« Qui étais-je pour convoquer la mort » ? (1)
Société inclusive
323 658 dollars (240 484 euros) pour dix jours en fin de vie : c’est le montant des frais facturés par l’hôpital de Stanford (Californie, Etats-Unis) à la fille d’un homme atteint de démence, ayant toujours vécu de façon économe, et qui avait pourtant laissé des directives anticipées pour décourager l’acharnement thérapeutique. Sa fille, Lisa Krieger, journaliste au Mercury News (San Jose, Californie), explique : « le cauchemar médical s’est mis en place progressivement ». Kenneth Krieger, âgé de quatre-vingt-huit ans, était tremblant, déshydraté et parlait de façon incohérente.
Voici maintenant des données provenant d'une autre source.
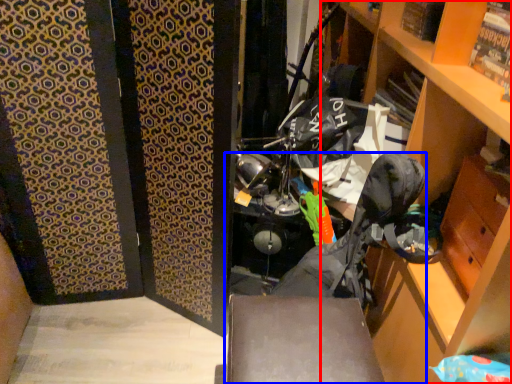 Question: Which of the following is the closest to the observer, cabinetry (highlighted by a red box) or folding chair (highlighted by a blue box)?

Choices:
 (A) cabinetry
 (B) folding chair

Answer: (A) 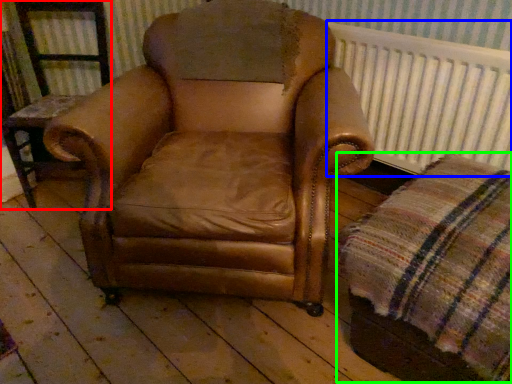 Question: Considering the real-world distances, which object is closest to furniture (highlighted by a red box)? radiator (highlighted by a blue box) or plaid (highlighted by a green box).

Choices:
 (A) radiator
 (B) plaid

Answer: (A) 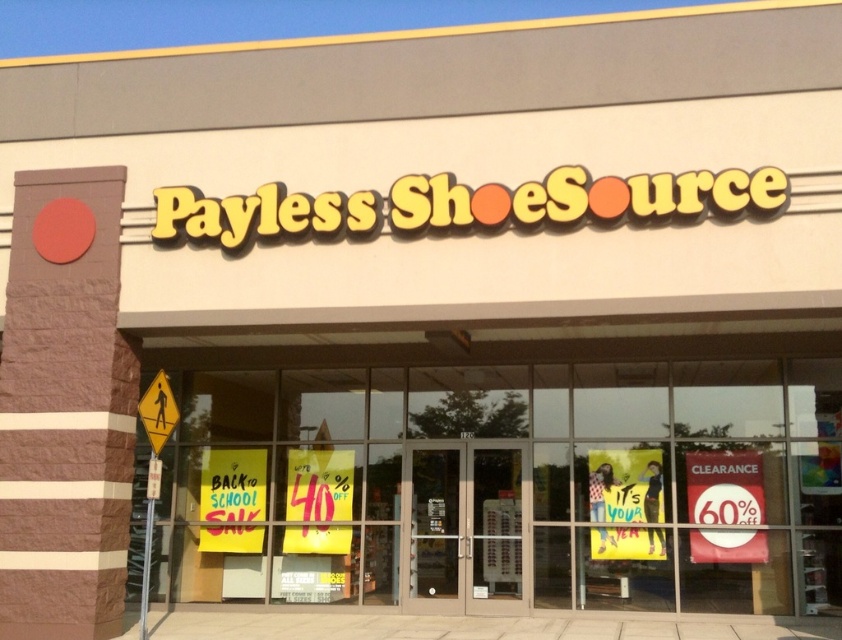 Question: Observing the image, what is the correct spatial positioning of yellow glass window at center in reference to red paper sign at lower right?

Choices:
 (A) above
 (B) below

Answer: (A)

Question: Which object is the closest to the yellow reflective pedestrian crossing sign at lower left?

Choices:
 (A) red paper sign at lower right
 (B) yellow glass window at center

Answer: (B)

Question: Which of these objects is positioned farthest from the yellow reflective pedestrian crossing sign at lower left?

Choices:
 (A) red paper sign at lower right
 (B) yellow glass window at center

Answer: (A)

Question: Estimate the real-world distances between objects in this image. Which object is farther from the red paper sign at lower right?

Choices:
 (A) yellow glass window at center
 (B) yellow reflective pedestrian crossing sign at lower left

Answer: (B)

Question: Does yellow glass window at center have a smaller size compared to red paper sign at lower right?

Choices:
 (A) yes
 (B) no

Answer: (B)

Question: Considering the relative positions of red paper sign at lower right and yellow reflective pedestrian crossing sign at lower left in the image provided, where is red paper sign at lower right located with respect to yellow reflective pedestrian crossing sign at lower left?

Choices:
 (A) right
 (B) left

Answer: (A)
On pouvait voir la peur dans ses yeux. Je l’ai emmené immédiatement aux urgences de l’hôpital universitaire de Stanford. Diagnostic : septicémie et choc septique ». « Aurions-nous dû abandonner à ce moment ? La directive indiquant « ne pas réanimer (do not resuscitate) » semblait soudainement floue (unclear). Les mots écrits en langage juridique noir-et-blanc ne s’appliquaient pas. Il avait besoin d’une machine pour pouvoir respirer le temps que les antibiotiques agissent. L’infection aigüe de Papa semblait incurable. Les médecins ont dit qu’il y avait de bonnes chances de le sauver, et qu’on en saurait plus dans la journée. J’étais à la dérive, sur une mer d’émotions contradictoires. Même si nous le sauvions, la démence continuerait d’avancer. Une autre maladie, plus tard, aurait raison de lui. Mais il méritait une chance. Et à l’hôpital, je me sentais rassurée, je n’étais plus terrifiée et impuissante. Le diagnostic et le traitement : c’est le carburant qui alimente les moteurs cliniques de ces établissements. Cet homme m’avait donné la vie. Qui étais-je pour convoquer la mort ?
www.mercurynews.com, 5 février 2012.